MIDDLEBURY, Vt. – The Middlebury College Board of Trustees has voted to name the College’s observatory for an alumnus, parent, trustee, and longtime supporter of the Physics Department. At their May meeting, the trustees approved naming the facility atop McCardell Bicentennial Hall as The Mittelman Observatory in honor of David R. Mittelman ’76.

“This is a well-deserved honor for our friend and fellow trustee for his extraordinary service to Middlebury,” said Kim Collins Parizeau ’79, chair of the Board of Trustees. “This naming recognizes both Dave’s dedication to Middlebury and his lifelong passion for physics and astronomy.”

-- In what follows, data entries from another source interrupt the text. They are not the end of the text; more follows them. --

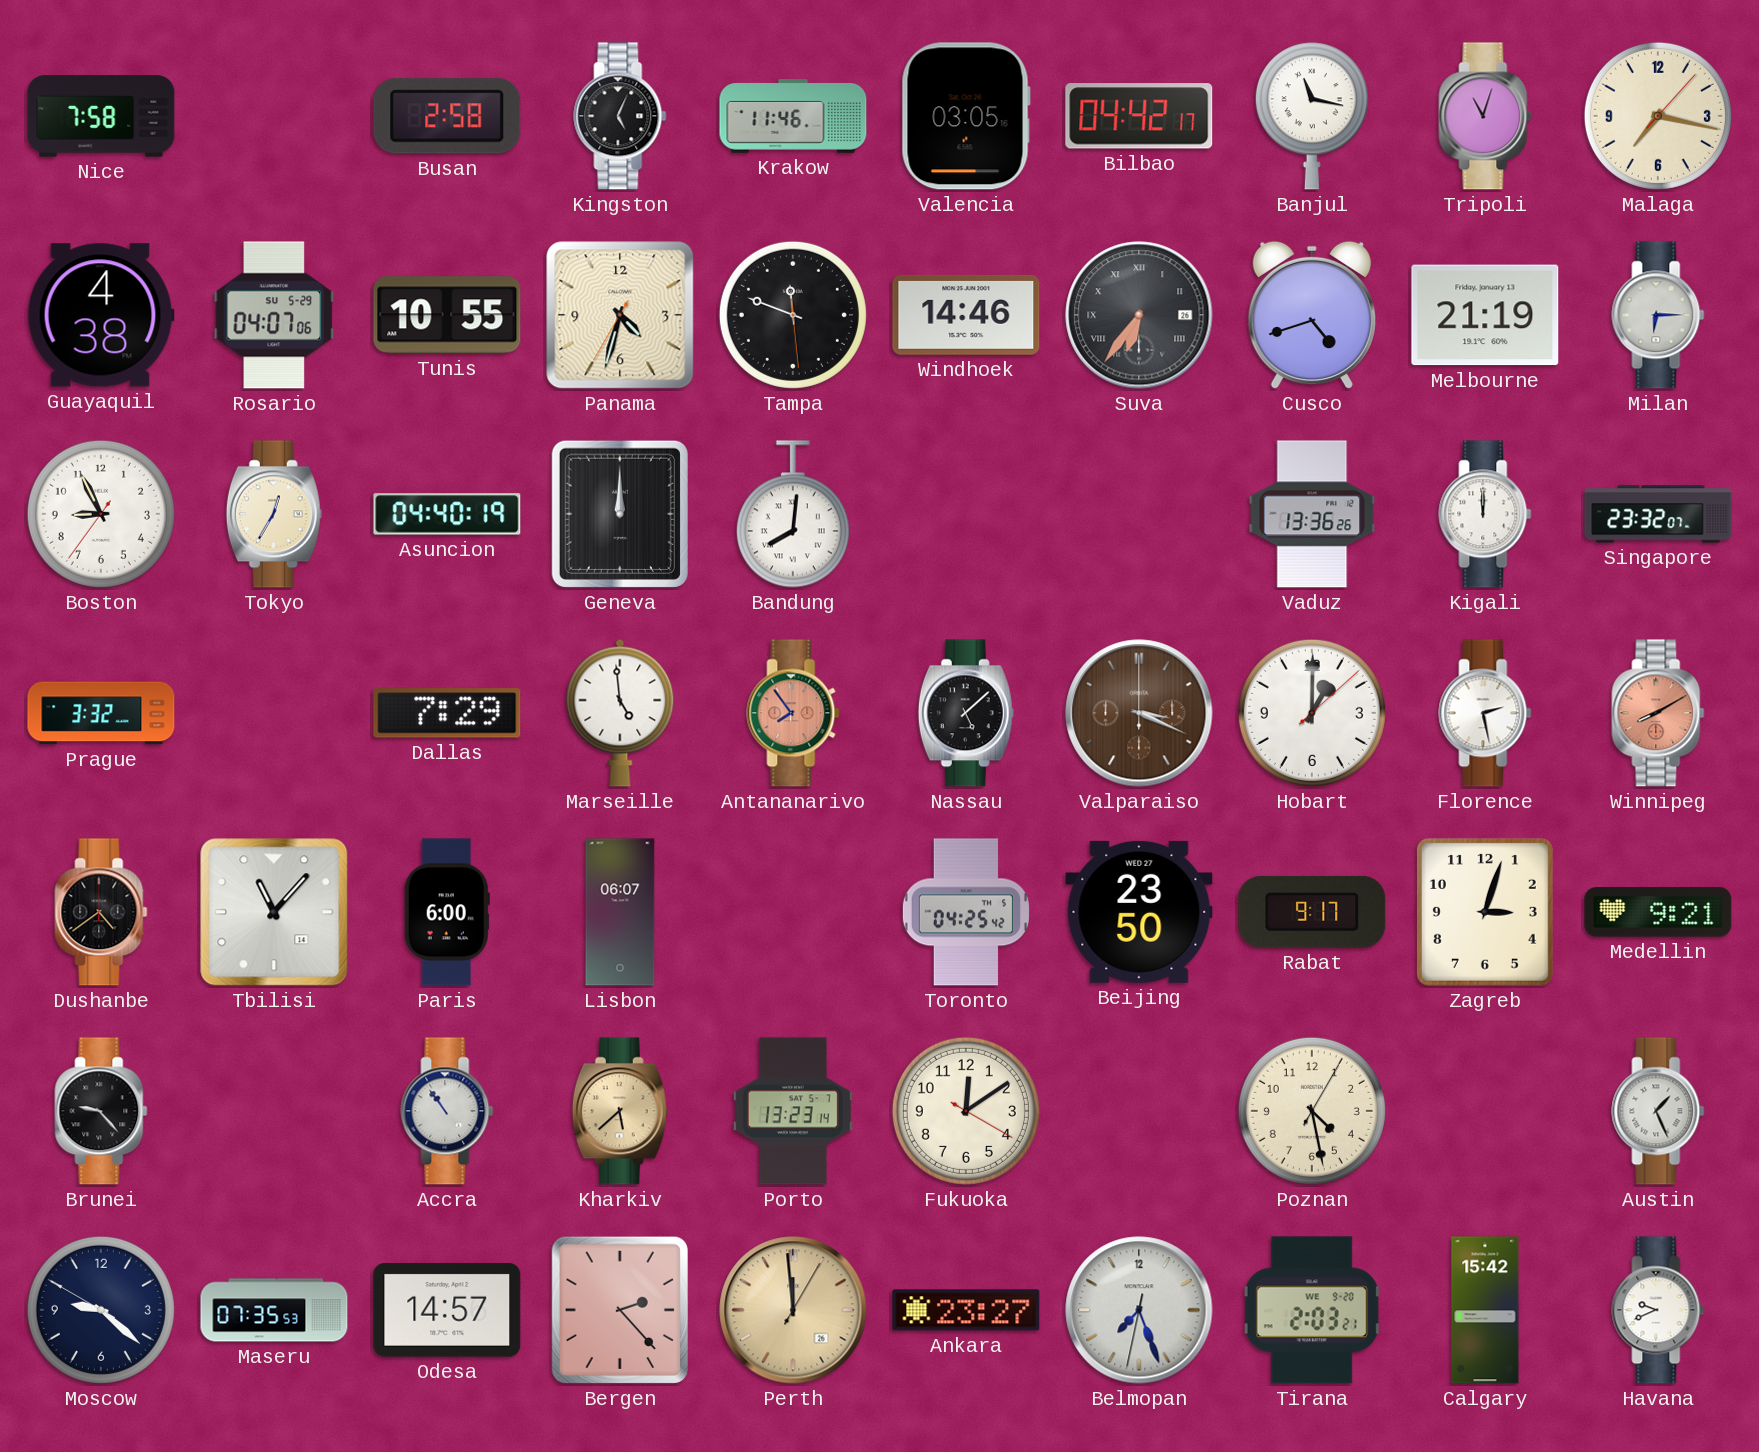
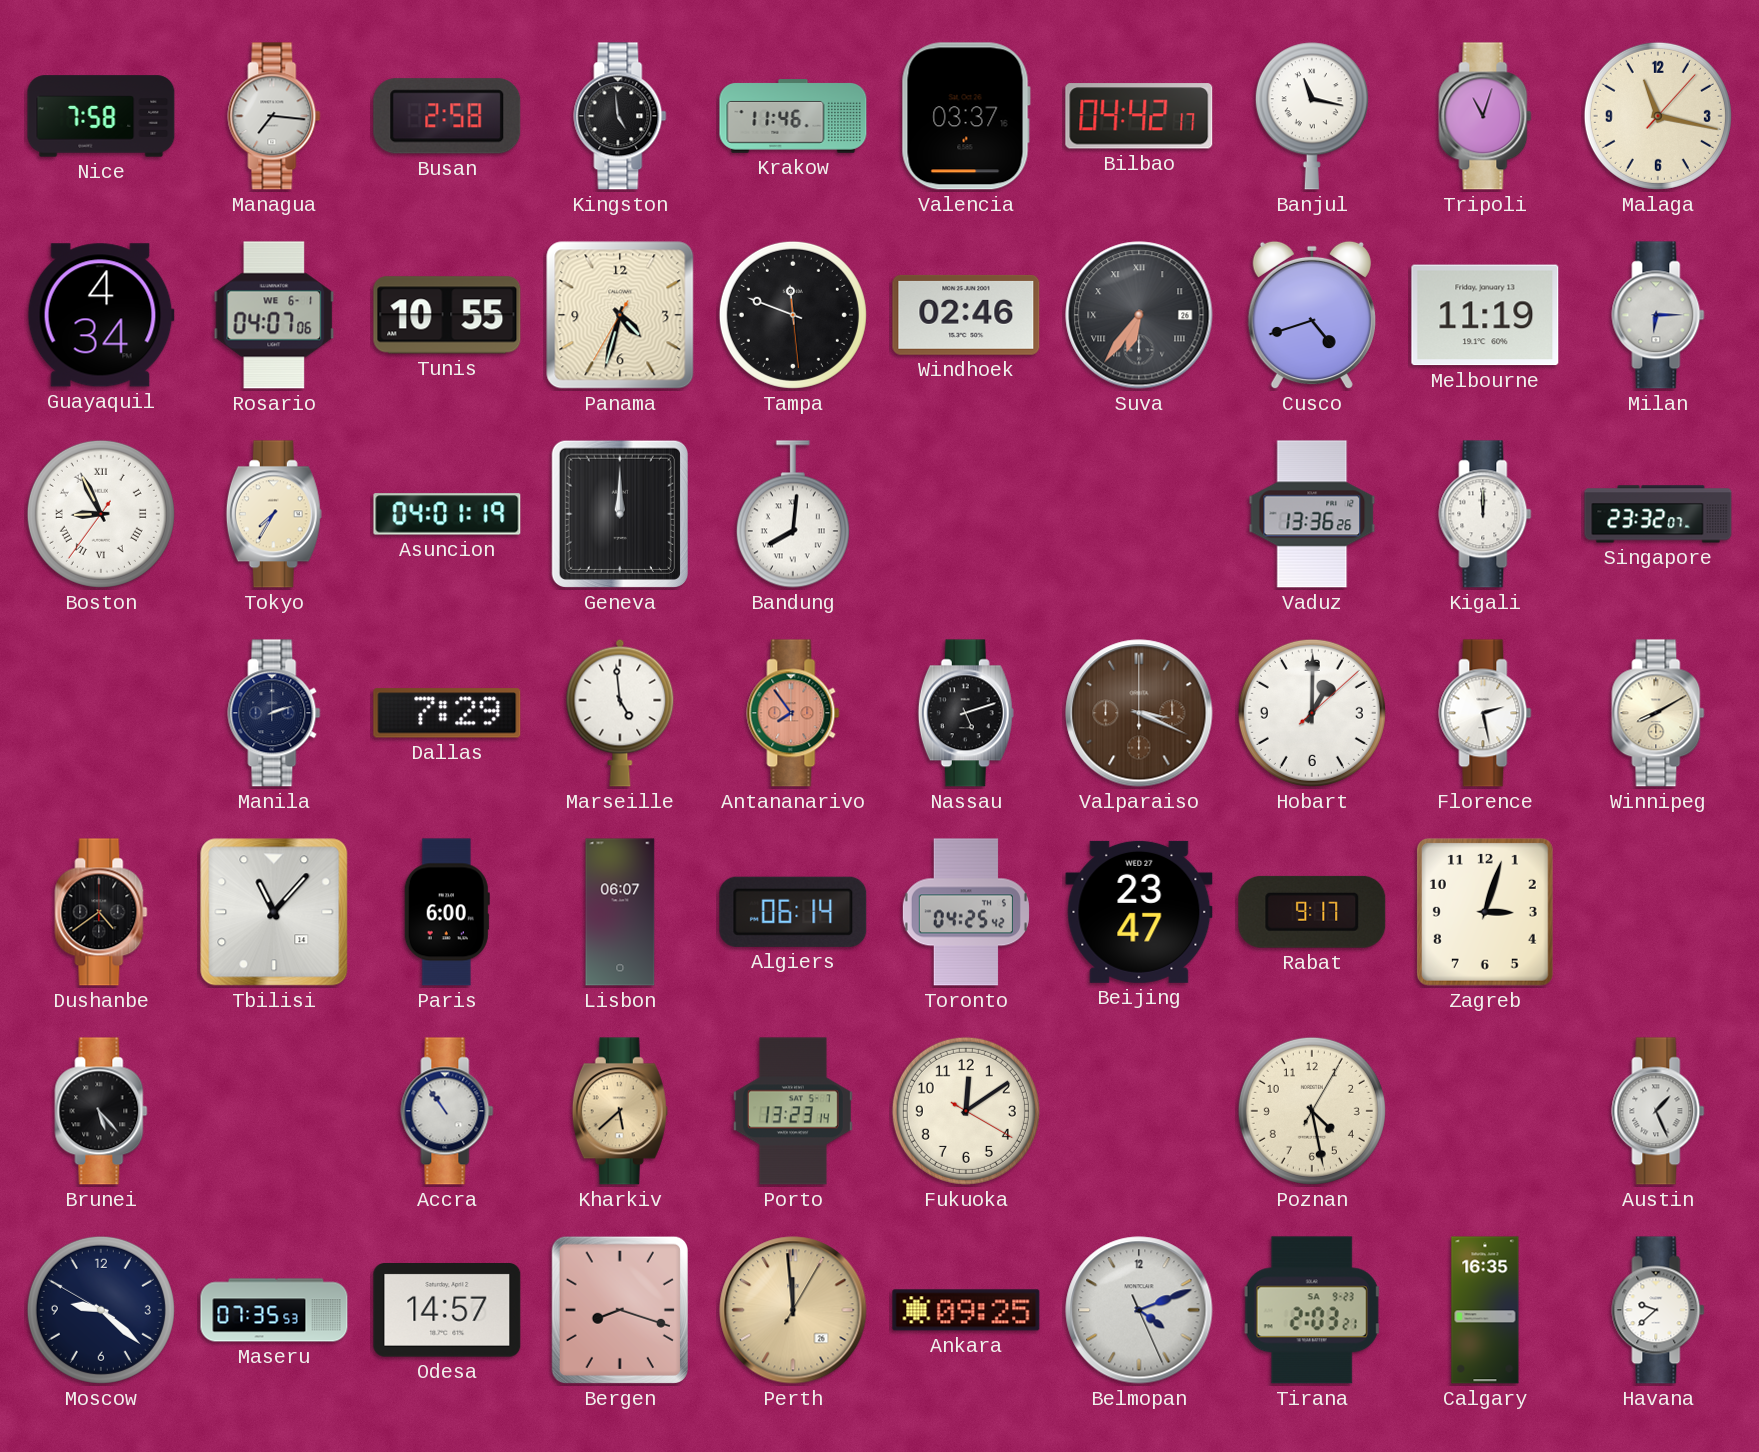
Managua: none -> 7:16
Kingston: 5:04 -> 4:59
Valencia: 03:05 -> 03:37
Malaga: 7:17 -> 11:17
Guayaquil: 4:38 -> 4:34
Rosario date: SU 5-29 -> WE 6-1
Windhoek: 14:46 -> 02:46
Melbourne: 21:19 -> 11:19
Boston numerals: Arabic -> Roman
Tokyo: 12:35 -> 7:35
Asuncion: 04:40 -> 04:01
Prague: 3:32 -> none
Manila: none -> 2:12
Nassau: 5:08 -> 5:12
Winnipeg dial: salmon -> cream
Algiers: none -> 06:14
Beijing: 23:50 -> 23:47
Medellin: 9:21 -> none
Brunei: 9:23 -> 5:23
Bergen: 2:23 -> 8:18
Ankara: 23:27 -> 09:25
Belmopan: 7:26 -> 4:11
Tirana date: WE 9-20 -> SA 9-23
Calgary: 15:42 -> 16:35
Havana: 9:41 -> 9:38
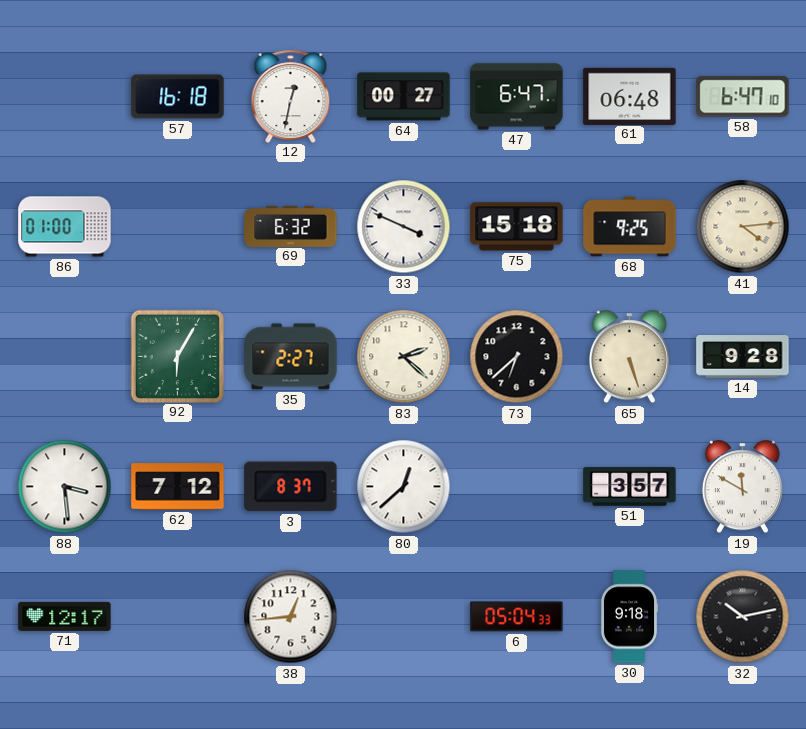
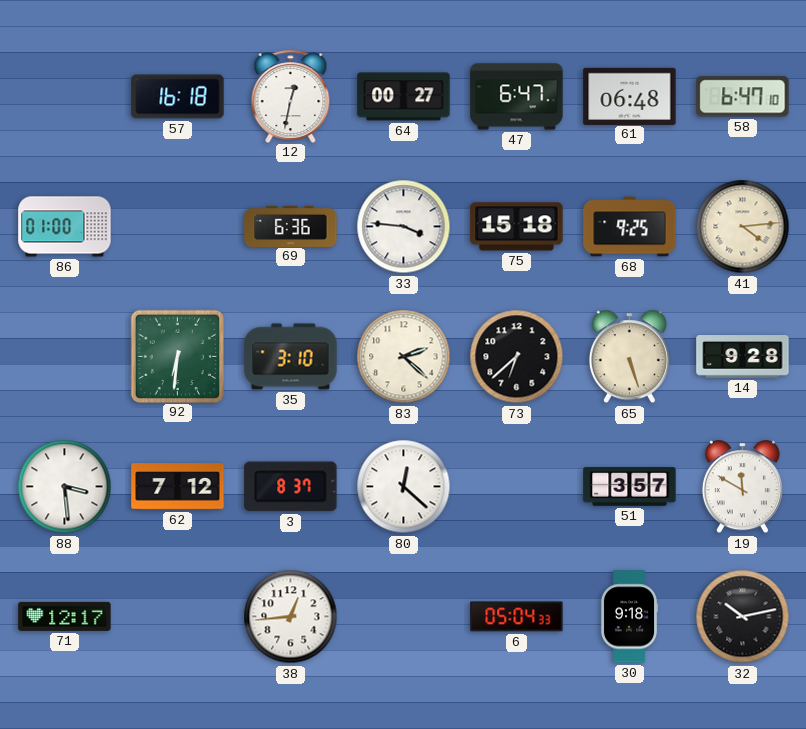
69: 6:32 -> 6:36
33: 3:49 -> 3:46
92: 6:05 -> 6:31
35: 2:27 -> 3:10
80: 12:38 -> 12:22
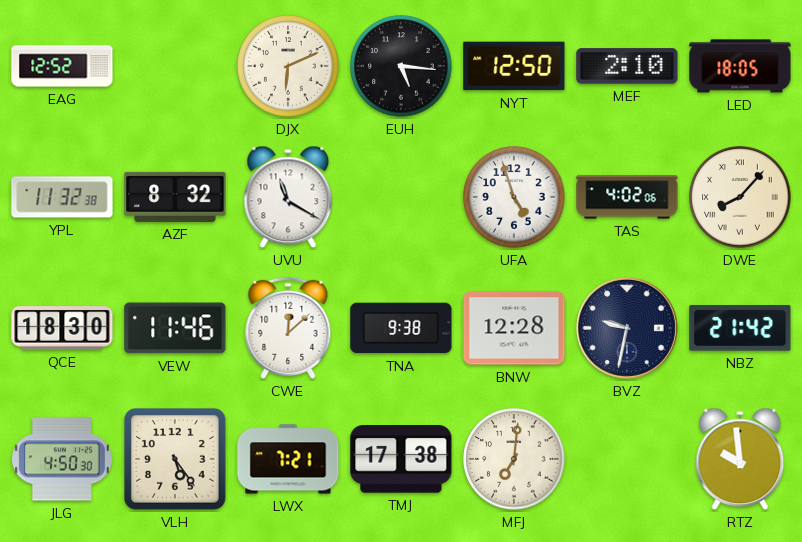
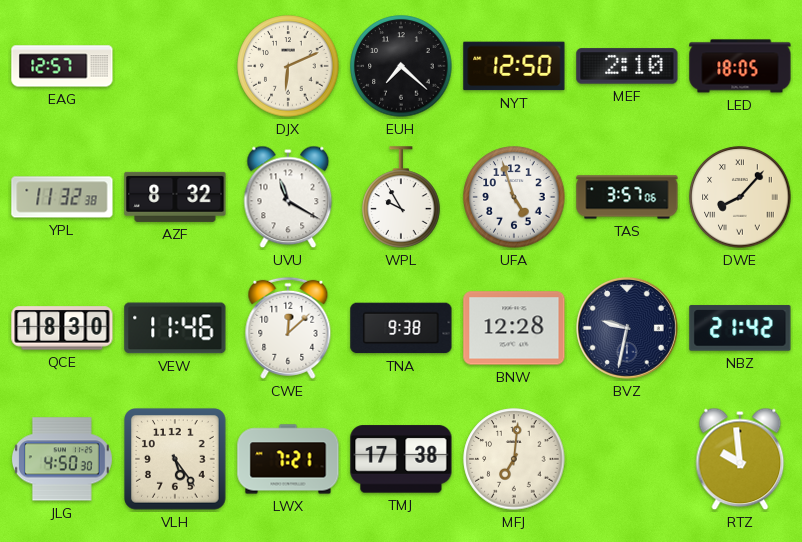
EAG: 12:52 -> 12:57
EUH: 5:16 -> 7:22
WPL: none -> 9:55
TAS: 4:02 -> 3:57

The observatory includes a massive 24-inch reflecting telescope inside the dome, three smaller reflecting scopes mounted on the rooftop, a radio telescope, and other equipment and computing technologies. In addition to its many curricular uses, The Mittelman Observatory welcomes about 1,000 people annually to open house stargazing events and other outreach programs.

“We are incredibly grateful for the teaching and research opportunities Dave’s generosity has afforded our students, faculty, and the larger community,” said President Laurie Patton. “His love of astronomy is infectious, and I know The Mittelman Observatory will capture the intellectual imaginations of many Middlebury students to come.”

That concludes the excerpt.